Jesc S: always a joy to have in class!

Context: Practice – Take your time to make every rep beautiful, and have a plan if you need to scale.

Dynamic Warm Up Option: 3 sets of 50 single unders or 30 double unders, 10 push ups, 10 sit ups, 10 ring rows. Then 3 sets of 5 with the empty bar: Jefferson curl, hang muscle clean, front squat, push jerk

Mobility/Activation/Prehab: Shoulder

Skill Practice: Spend 8 minutes working up to a challenging pause (pause 2-3 seconds at or just below the knee) power clean plus two jerks (80-90% effort)

Strength: none

Super Set: none

Metabolic Conditioning: “Crud Muffin“

For time. 5 rounds

10 clean and jerks (Health: 55lb / Athletic: 85lb* / Performance: 135lb)

15 push-ups

15 American kettlebell swings (Health: 26lb / Athletic: 35lb* / Performance: 53lb)
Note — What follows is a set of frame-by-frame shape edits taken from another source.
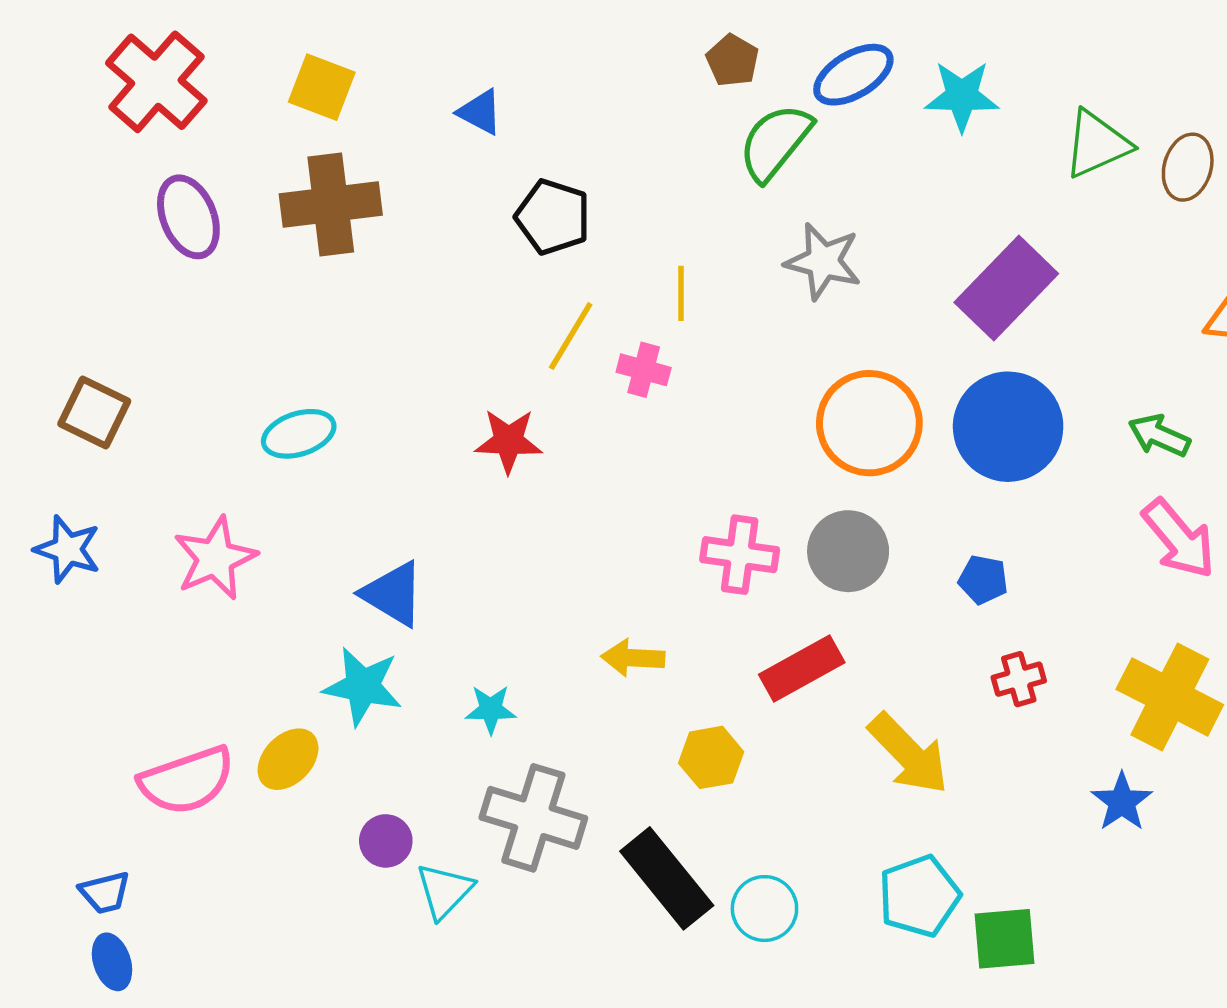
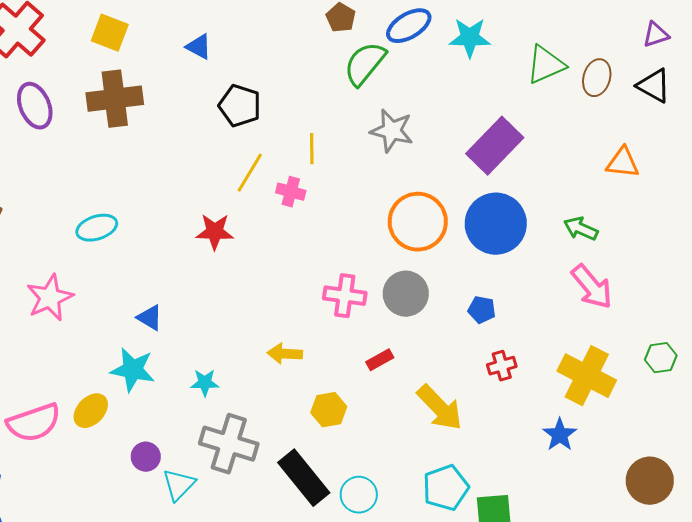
blue triangle: (393, 594) -> (150, 318), size x0.7
red rectangle: (802, 668) -> (380, 360), size x0.6

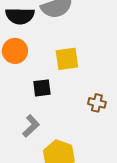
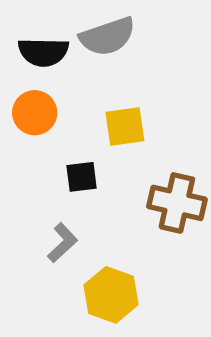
brown cross: (97, 103) -> (177, 203), size x1.8

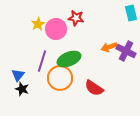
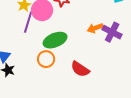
purple line: (42, 61) -> (28, 22), moved
orange circle: (60, 78) -> (46, 59), size x0.7

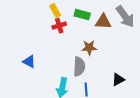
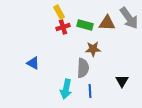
green rectangle: (82, 15) -> (85, 25), moved
black triangle: (118, 80) -> (122, 81), turned -32

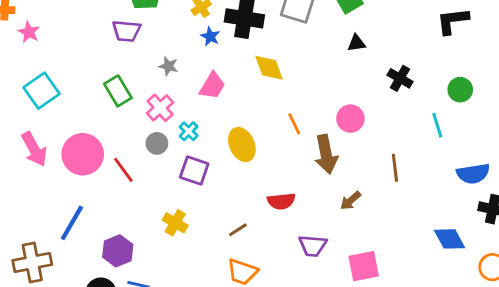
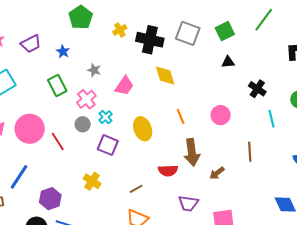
purple trapezoid: (126, 31) -> (31, 44), moved, turned -35
blue star: (210, 36) -> (63, 51), moved
cyan line: (437, 125) -> (272, 119), moved
brown arrow: (326, 154) -> (192, 152), moved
400m run OR 2 rounds of 30 double unders, 5 burpees

1 min rest

*Women’s “Performance” weights and reps (Rx)

Scaling Guide: 23 – 29 minutes, about 4.5 min per round including the rest. Scale Up: 105/155lb bar, 53/70lb kb

Compare to: November 15, 2017

Coaching Tips: Get through the first round of clean and jerks quickly, but plan on pacing later rounds so that you protect your back. Really emphasize the legs on the jerks so that you can save your shoulders for the push-ups.  Keep the push-ups legit – no worming or rocking. Push the pace on the runs because of the minute rest that follows. If needed, adjust the load during the rest intervals if needed!